EXERCISE — When a picture appears among the records, leave it out, and copy all else exactly.

RECORDS FOR THE TASK —
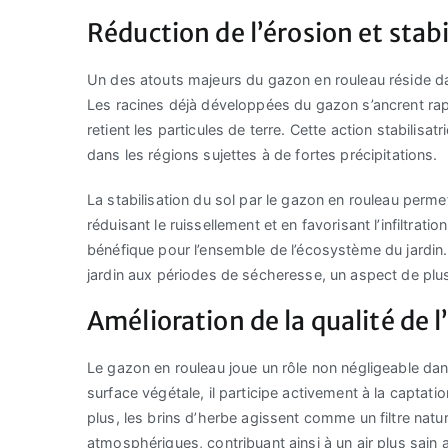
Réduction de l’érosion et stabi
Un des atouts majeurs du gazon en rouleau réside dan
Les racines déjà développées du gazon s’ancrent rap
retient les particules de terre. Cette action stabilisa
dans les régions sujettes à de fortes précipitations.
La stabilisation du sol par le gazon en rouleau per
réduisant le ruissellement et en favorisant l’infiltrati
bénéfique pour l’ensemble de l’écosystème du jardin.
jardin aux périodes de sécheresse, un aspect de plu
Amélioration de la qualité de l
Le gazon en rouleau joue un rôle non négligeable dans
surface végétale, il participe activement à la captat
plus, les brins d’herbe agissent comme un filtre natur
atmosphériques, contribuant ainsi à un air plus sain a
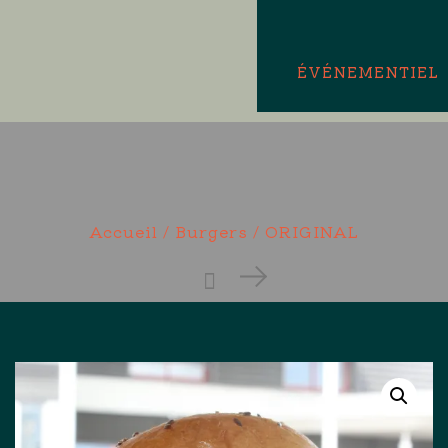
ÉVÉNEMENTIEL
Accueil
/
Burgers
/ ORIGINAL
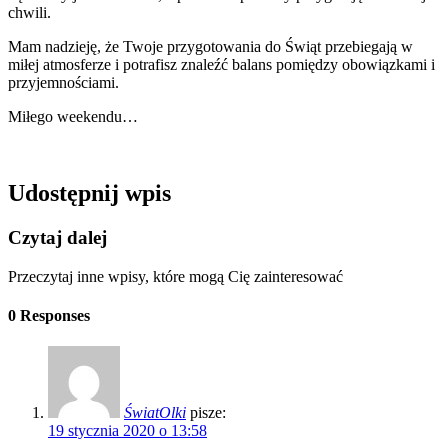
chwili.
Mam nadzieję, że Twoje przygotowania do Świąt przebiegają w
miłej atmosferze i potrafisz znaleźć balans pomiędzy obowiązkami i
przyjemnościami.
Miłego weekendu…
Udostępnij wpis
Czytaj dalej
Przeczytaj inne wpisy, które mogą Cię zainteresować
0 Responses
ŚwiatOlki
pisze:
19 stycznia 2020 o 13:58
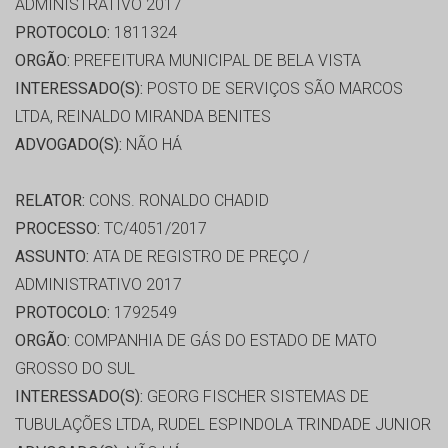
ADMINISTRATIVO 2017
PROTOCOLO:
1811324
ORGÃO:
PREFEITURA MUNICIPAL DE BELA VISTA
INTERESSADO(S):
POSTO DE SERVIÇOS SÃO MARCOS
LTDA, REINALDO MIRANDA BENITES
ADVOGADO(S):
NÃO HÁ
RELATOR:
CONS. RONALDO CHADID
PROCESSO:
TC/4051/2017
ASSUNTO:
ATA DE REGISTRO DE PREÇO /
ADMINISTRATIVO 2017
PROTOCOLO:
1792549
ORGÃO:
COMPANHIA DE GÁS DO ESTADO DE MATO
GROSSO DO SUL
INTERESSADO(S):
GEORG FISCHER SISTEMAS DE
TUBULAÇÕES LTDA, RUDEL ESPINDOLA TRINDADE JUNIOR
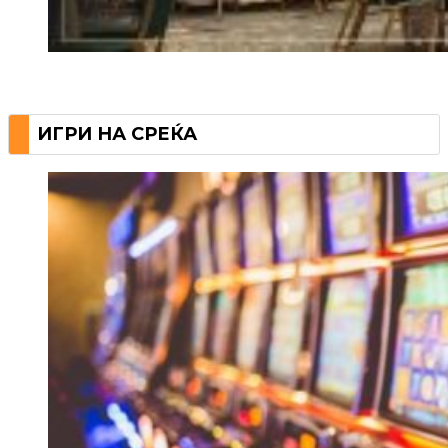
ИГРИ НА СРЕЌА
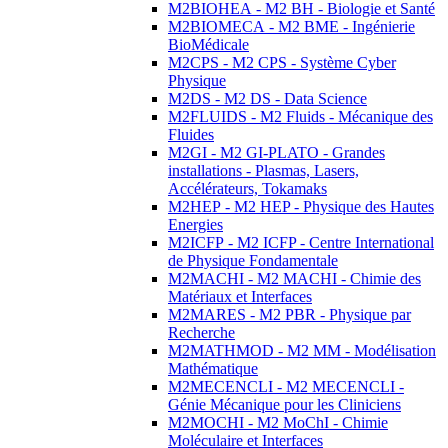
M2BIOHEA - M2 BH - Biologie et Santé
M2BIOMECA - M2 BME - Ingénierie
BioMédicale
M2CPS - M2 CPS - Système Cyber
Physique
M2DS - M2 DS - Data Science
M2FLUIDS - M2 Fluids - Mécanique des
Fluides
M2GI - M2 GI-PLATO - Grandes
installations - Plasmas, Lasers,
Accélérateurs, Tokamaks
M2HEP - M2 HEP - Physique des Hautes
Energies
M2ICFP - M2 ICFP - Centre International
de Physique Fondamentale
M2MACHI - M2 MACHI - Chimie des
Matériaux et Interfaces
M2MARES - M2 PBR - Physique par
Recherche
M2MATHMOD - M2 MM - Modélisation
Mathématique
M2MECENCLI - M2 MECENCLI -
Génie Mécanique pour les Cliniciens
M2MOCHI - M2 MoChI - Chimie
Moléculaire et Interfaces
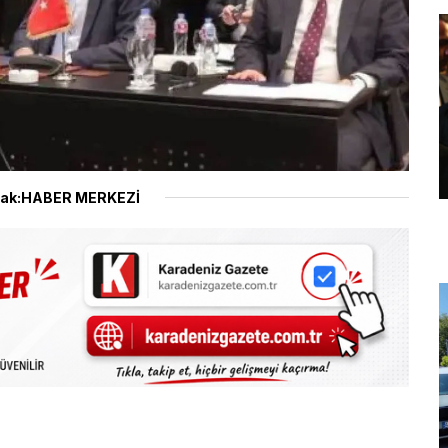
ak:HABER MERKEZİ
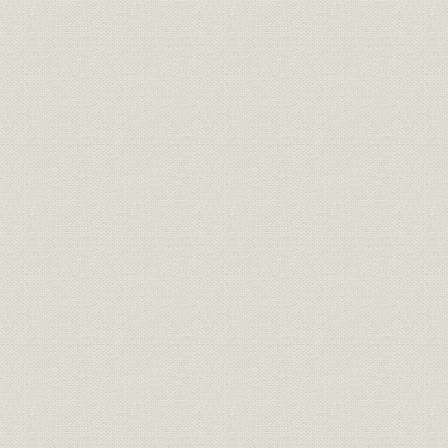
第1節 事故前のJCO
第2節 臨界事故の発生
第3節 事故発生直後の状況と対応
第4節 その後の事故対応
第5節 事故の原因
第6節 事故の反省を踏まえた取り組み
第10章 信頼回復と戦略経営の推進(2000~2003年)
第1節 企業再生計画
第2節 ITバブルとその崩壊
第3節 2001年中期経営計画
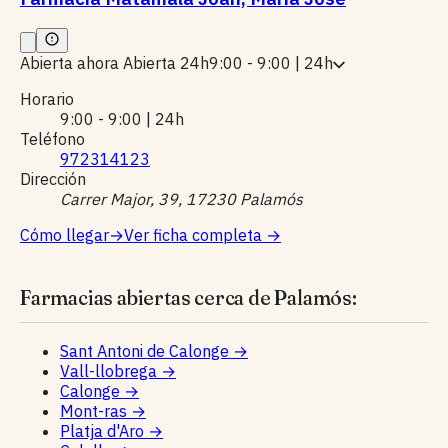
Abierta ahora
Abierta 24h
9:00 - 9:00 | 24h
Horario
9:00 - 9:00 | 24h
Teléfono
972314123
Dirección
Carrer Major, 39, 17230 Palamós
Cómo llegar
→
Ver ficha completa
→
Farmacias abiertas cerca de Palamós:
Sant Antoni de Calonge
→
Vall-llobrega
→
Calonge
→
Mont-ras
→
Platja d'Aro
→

ANSWER TO THE EXERCISE —
Réduction de l’érosion et stabi
Un des atouts majeurs du gazon en rouleau réside dan
Les racines déjà développées du gazon s’ancrent rap
retient les particules de terre. Cette action stabilisa
dans les régions sujettes à de fortes précipitations.
La stabilisation du sol par le gazon en rouleau per
réduisant le ruissellement et en favorisant l’infiltrati
bénéfique pour l’ensemble de l’écosystème du jardin.
jardin aux périodes de sécheresse, un aspect de plu
Amélioration de la qualité de l
Le gazon en rouleau joue un rôle non négligeable dans
surface végétale, il participe activement à la captat
plus, les brins d’herbe agissent comme un filtre natur
atmosphériques, contribuant ainsi à un air plus sain a
ÉVÉNEMENTIEL
Accueil
/
Burgers
/ ORIGINAL
chwili.
Mam nadzieję, że Twoje przygotowania do Świąt przebiegają w
miłej atmosferze i potrafisz znaleźć balans pomiędzy obowiązkami i
przyjemnościami.
Miłego weekendu…
Udostępnij wpis
Czytaj dalej
Przeczytaj inne wpisy, które mogą Cię zainteresować
0 Responses
ŚwiatOlki
pisze:
19 stycznia 2020 o 13:58
ADMINISTRATIVO 2017
PROTOCOLO:
1811324
ORGÃO:
PREFEITURA MUNICIPAL DE BELA VISTA
INTERESSADO(S):
POSTO DE SERVIÇOS SÃO MARCOS
LTDA, REINALDO MIRANDA BENITES
ADVOGADO(S):
NÃO HÁ
RELATOR:
CONS. RONALDO CHADID
PROCESSO:
TC/4051/2017
ASSUNTO:
ATA DE REGISTRO DE PREÇO /
ADMINISTRATIVO 2017
PROTOCOLO:
1792549
ORGÃO:
COMPANHIA DE GÁS DO ESTADO DE MATO
GROSSO DO SUL
INTERESSADO(S):
GEORG FISCHER SISTEMAS DE
TUBULAÇÕES LTDA, RUDEL ESPINDOLA TRINDADE JUNIOR
ИГРИ НА СРЕЌА
M2BIOHEA - M2 BH - Biologie et Santé
M2BIOMECA - M2 BME - Ingénierie
BioMédicale
M2CPS - M2 CPS - Système Cyber
Physique
M2DS - M2 DS - Data Science
M2FLUIDS - M2 Fluids - Mécanique des
Fluides
M2GI - M2 GI-PLATO - Grandes
installations - Plasmas, Lasers,
Accélérateurs, Tokamaks
M2HEP - M2 HEP - Physique des Hautes
Energies
M2ICFP - M2 ICFP - Centre International
de Physique Fondamentale
M2MACHI - M2 MACHI - Chimie des
Matériaux et Interfaces
M2MARES - M2 PBR - Physique par
Recherche
M2MATHMOD - M2 MM - Modélisation
Mathématique
M2MECENCLI - M2 MECENCLI -
Génie Mécanique pour les Cliniciens
M2MOCHI - M2 MoChI - Chimie
Moléculaire et Interfaces
ak:HABER MERKEZİ
第1節 事故前のJCO
第2節 臨界事故の発生
第3節 事故発生直後の状況と対応
第4節 その後の事故対応
第5節 事故の原因
第6節 事故の反省を踏まえた取り組み
第10章 信頼回復と戦略経営の推進(2000~2003年)
第1節 企業再生計画
第2節 ITバブルとその崩壊
第3節 2001年中期経営計画
Abierta ahora
Abierta 24h
9:00 - 9:00 | 24h
Horario
9:00 - 9:00 | 24h
Teléfono
972314123
Dirección
Carrer Major, 39, 17230 Palamós
Cómo llegar
→
Ver ficha completa
→
Farmacias abiertas cerca de Palamós:
Sant Antoni de Calonge
→
Vall-llobrega
→
Calonge
→
Mont-ras
→
Platja d'Aro
→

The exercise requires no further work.